Centre for Respiratory Diseases and Meningitis, National Institute for Communicable Diseases of the National Health Laboratory Service, Johannesburg, South Africa.
Division of Medical Virology, Department of Pathology, University of Cape Town, Cape Town, South Africa.
PLoS One. 2018 May 24;13(5):e0198101. doi: 10.1371/journal.pone.0198101. eCollection 2018.
Limited information is available on influenza virus sequence drift between transmission events. In countries with high HIV burdens, like South Africa, the direct and indirect effect of HIV on influenza sequence drift between transmission events may be of public health concern. To this end, we measured hemagglutinin sequence diversity between influenza transmission events using data and specimens from a study investigating household transmission dynamics of seasonal influenza viruses in 2 peri-urban communities in South Africa during the 2013 influenza season. Thirty index cases and 107 of 110 eligible household contacts were enrolled into the study, 47% (14/30) demonstrating intra-household laboratory-confirmed influenza transmission. In this study 35 partial hemagglutinin gene sequences were obtained by Sanger sequencing from 11 index cases (sampled at enrolment only) and 16 secondary cases (8 cases sampled at 1 and 8 cases sampled at 2 time-points). Viral sequence identities confirmed matched influenza transmission pairs within the 11 households with corresponding sequenced index and secondary cases. Phylogenetic analysis revealed 10 different influenza viral lineages in the 14 households. Influenza A(H1N1)pdm09 strains were shown to be genetically distinct between the 2 communities (from distinct geographic regions), which was not observed for the influenza A(H3N2) strains. Intra-host/intra-household influenza A(H3N2) sequence drift was identified in 2 households. The first was a synonymous mutation between the index case and a household contact, and the second a non-synonymous mutation between 2 serial samples taken at days 0 and 4 post enrolment from an HIV-infected secondary case. Limited inter-household sequence diversity was observed as highlighted by sharing of the same influenza strain between different households within each community. The limited intra-household sequence drift is in line with previous studies also using Sanger sequencing, corroborating the presence of strict selective bottlenecks that limit sequence variance. We were not able to directly ascertain the effect of HIV on influenza sequence drift between transmission events.
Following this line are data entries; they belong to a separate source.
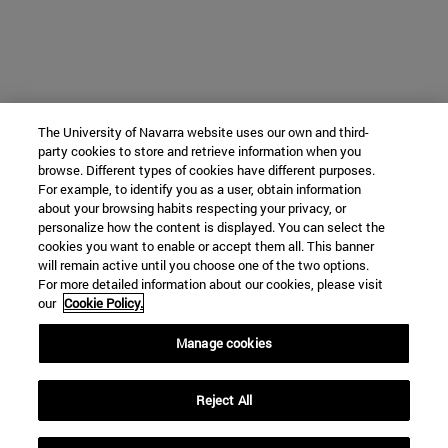
The University of Navarra website uses our own and third-
party cookies to store and retrieve information when you
browse. Different types of cookies have different purposes.
For example, to identify you as a user, obtain information
about your browsing habits respecting your privacy, or
personalize how the content is displayed. You can select the
cookies you want to enable or accept them all. This banner
will remain active until you choose one of the two options.
For more detailed information about our cookies, please visit
our
Cookie Policy.
Manage cookies
Reject All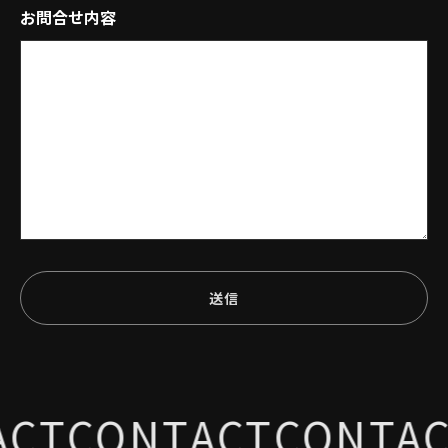
お問合せ内容
T
CONTACT
CONTACT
关于传播事件之间流感病毒序列漂移的信息有限。在像南非这样艾滋病毒负担高的国家,艾滋病毒对传播事件之间流感序列漂移的直接和间接影响可能引起公共卫生关注。为此,我们使用来自南非两个城市社区季节性流感病毒家庭传播动力学研究的数据和标本,测量了传播事件之间流感血凝素序列的多样性。在这项研究中,30 名索引病例和 110 名符合条件的家庭接触者中的 107 名被纳入研究,47%(14/30)显示家庭内实验室确诊的流感传播。在这项研究中,从 11 名索引病例(仅在入组时采样)和 16 名二级病例(8 名在 1 时间点采样,8 名在 2 时间点采样)中通过 Sanger 测序获得了 35 个部分血凝素基因序列。病毒序列同一性证实了在 11 户家庭中与相应测序的索引和二级病例相匹配的流感传播对。系统发育分析显示,在 14 户家庭中存在 10 种不同的流感病毒谱系。研究表明,来自两个不同地理区域的两个社区的甲型 H1N1pdm09 株在遗传上是不同的,而甲型 H3N2 株则不是。在 2 个家庭中发现了宿主/家庭内的甲型 H3N2 序列漂移。第一个是在索引病例和一个家庭接触者之间的同义突变,第二个是在感染艾滋病毒的二级病例入组后第 0 和 4 天采集的两个连续样本之间的非同义突变。由于在每个社区中不同家庭之间共享相同的流感株,因此观察到有限的家庭间序列多样性。有限的家庭内序列漂移与之前也使用 Sanger 测序的研究一致,证实了严格的选择瓶颈的存在,限制了序列变异。我们无法直接确定艾滋病毒对传播事件之间流感序列漂移的影响。